The administration is now debating whether to use a drone strike option to kill the suspect, but questions loom over how to do so legally, given stricter drone targeting policy issued last year.
The four officials said that the suspected American terrorist is in a country that refuses U.S. military action on its soil.
While two of the officials described the man as an al-Qaida facilitator who has been “directly responsible for deadly attacks against U.S. citizens overseas and who continues to plan attacks against them,” another official said that the Defense Department is divided over whether the man is dangerous enough to merit a strike, given the potential political fallout of killing an American that has been neither charged nor tried for a crime.

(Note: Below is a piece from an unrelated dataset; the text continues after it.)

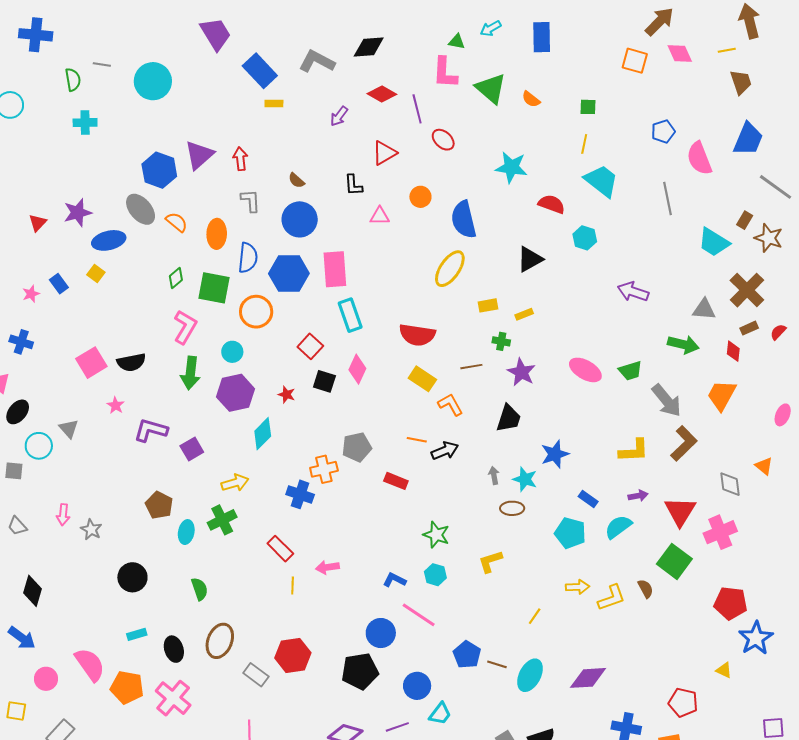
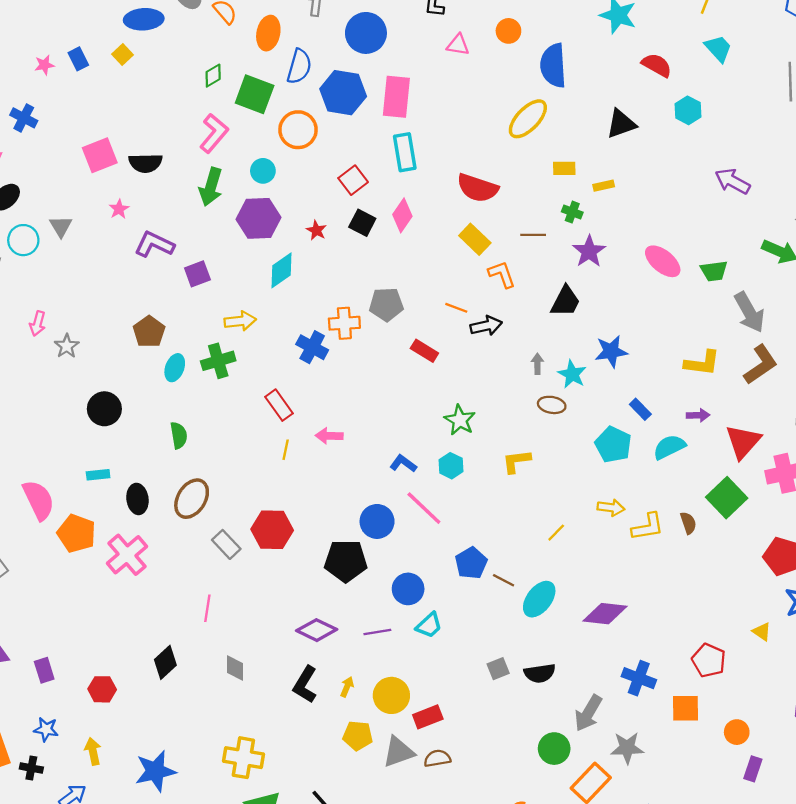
cyan trapezoid: (601, 181) -> (718, 48), size x0.7

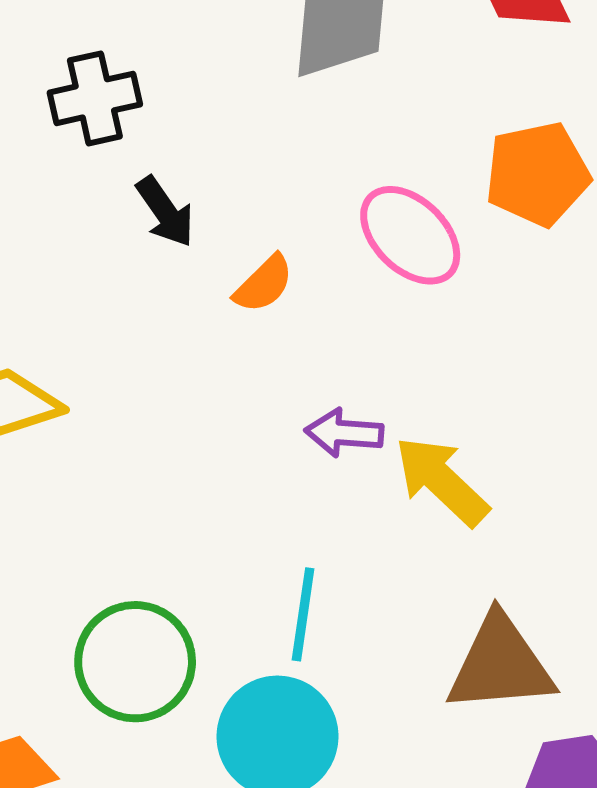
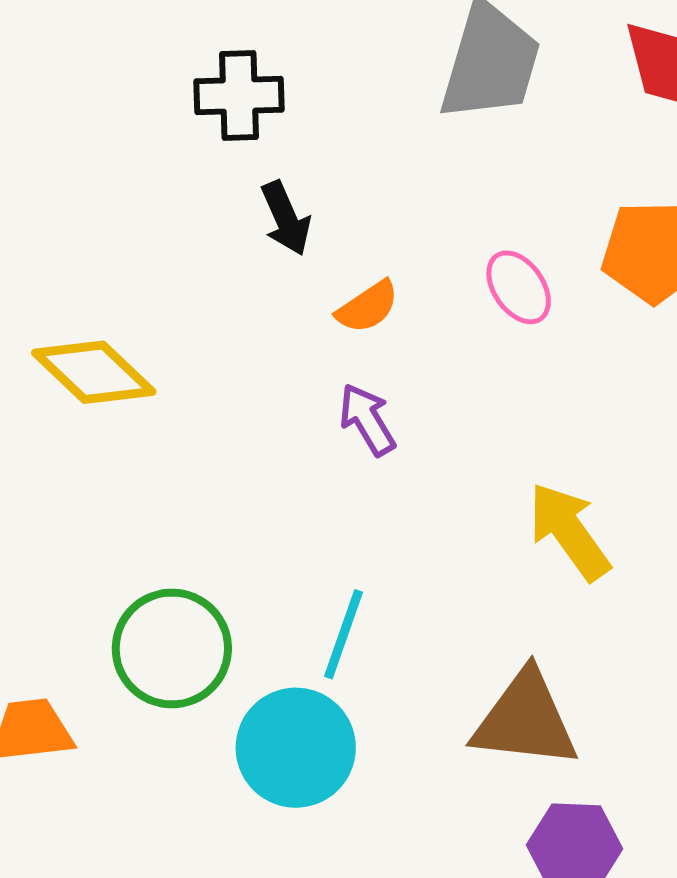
pink ellipse: (410, 235) -> (519, 287), size x0.7
purple arrow: (344, 433) -> (367, 420), moved, turned 44
yellow arrow: (442, 481) -> (569, 531), moved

The administration’s new drone policy states that U.S. citizens who are suspected terrorists overseas can only be killed by the military in designated “host-country” recognized war zones.
In contrast, the CIA commands, or it at least previously controlled, a greater degree of operational freedom to fly drones in areas where host countries might object.
House Intelligence Committee Chairman Mike Rogers complained last week that “a number of terrorist suspects were all but out of reach under the administration’s new rules.” Senate Intelligence Committee Chairwoman Dianne Feinstein, has also publicly objected to a shift of drone forces from CIA to the Pentagon, arguing that the CIA has more experience flying drones.
U.S. drones have killed four Americans since 2009, most famously al-Qaida recruiter Anwar al-Awlaki, who the administration said was actively plotting to kill U.S. citizens.
In a speech at the National Defense University last year, President Obama said that “Beyond Afghanistan, we must define our effort not as a boundless ‘global war on terror,’ but rather as a series of persistent, targeted efforts to dismantle specific networks of violent extremists that threaten America.”
“America does not take strikes when we have the ability to capture individual terrorists,” Obama went on to say. “Our preference is always to detain, interrogate and prosecute. America cannot take strikes wherever we choose; our actions are bound by consultations with partners, and respect for state sovereignty.”
The Associated Press agreed to the government’s request to withhold the name of the country in its press report.